A return of the U.S. labor force is key to not just the U.S. outlook, but also to global growth. If U.S. workers decide to stay home, wage pressure is likely to continue to rise—a development that’s likely to have an uncomfortable impact on businesses in some sectors. It could also translate into a more protracted period of elevated prices and fuel inflation expectations, which could, in turn, lead to a more hawkish U.S. Federal Reserve (Fed).

4 Policy responses to higher prices but lower growth

In our base case, the Fed and other major central banks will effectively undergo two phases in 2022. In the first instance, we expect them to pursue a tightening bias in the first few months of the year, when price pressures will remain high. In all likelihood, it will take a few months for the weak global macro environment to be reflected prominently in upcoming economic data, thereby providing some justification for central banks to withdraw support. This tightening bias is likely to produce a further flattening of global yield curves—a key investment theme for the first quarter of the year.

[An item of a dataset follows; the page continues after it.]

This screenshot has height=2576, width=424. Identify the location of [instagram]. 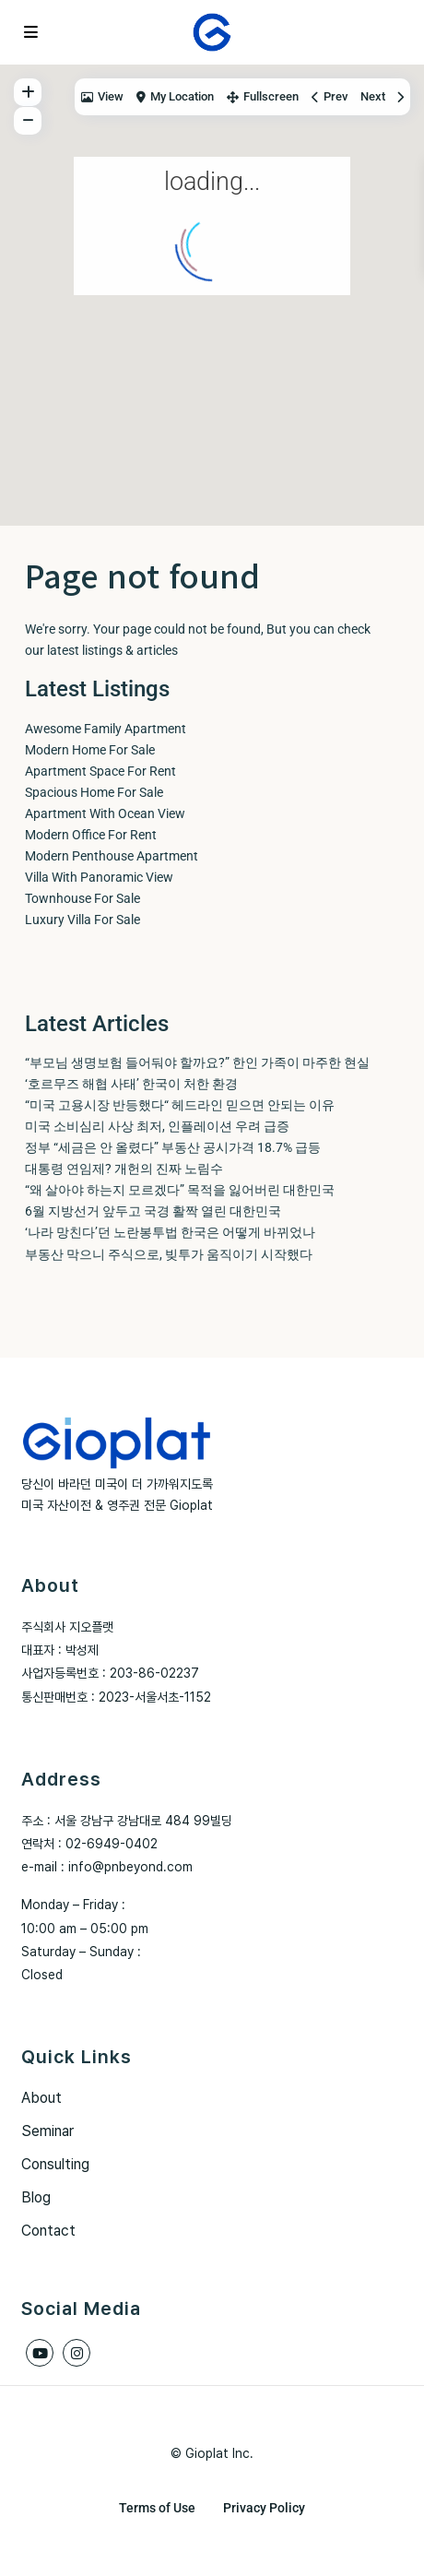
(76, 2353).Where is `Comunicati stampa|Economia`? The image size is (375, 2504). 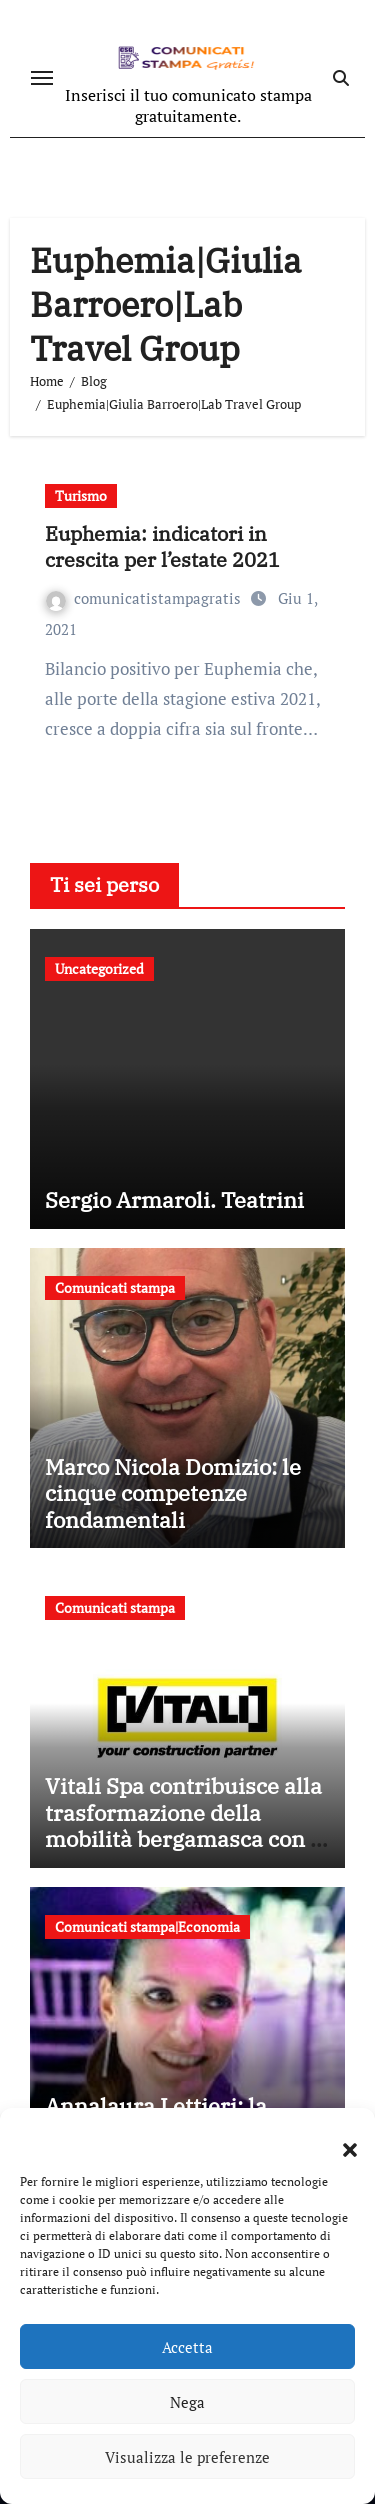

Once inflationary and growth pressures ease, however, we expect global central banks to make a dovish policy pivot, which should create conditions that will allow for an extension of the economic growth cycle.

Forecasting central bank policy is always a mix of art and science but, more often than not, the uncertainty usually has to do with the timing of a policy decision as opposed to its direction of travel. That’s less the case in 2022. First, while we expect uncomfortably high levels of inflation in the first half of the year, they’re likely to be driven by global supply issues, which aren’t particularly sensitive to interest-rate policy.

It’s also worth noting that different central banks have taken a different approach to managing inflation: The European Central Bank (ECB) has consistently downplayed its ability to effectively address supply-side driven inflation, while the Bank of Canada (BoC) has said it believes it can and will keep inflation under control. Same data, different responses.

Second, we expect that global labor markets will still have room for improvement throughout 2022, and central banks with dual mandates (such as the Fed) will have more subjectivity than those with other mandates (e.g., the Bank of England’s (BoE’s) mandate is price and financial stability).

Third, there will be compositional changes at central banks in 2022, particularly at the Fed, where three seats on the decision-making committee need to be filled. This makes it even more challenging to read central bank perspectives.

It’s entirely possible (although not our base case) that central banks worldwide will remain hawkish in 2022 and that the Fed will raise interest rates more than two times. Such a development will weaken the likelihood of a Goldilocks reemergence; however, at this point, that remains not to be our base-case scenario.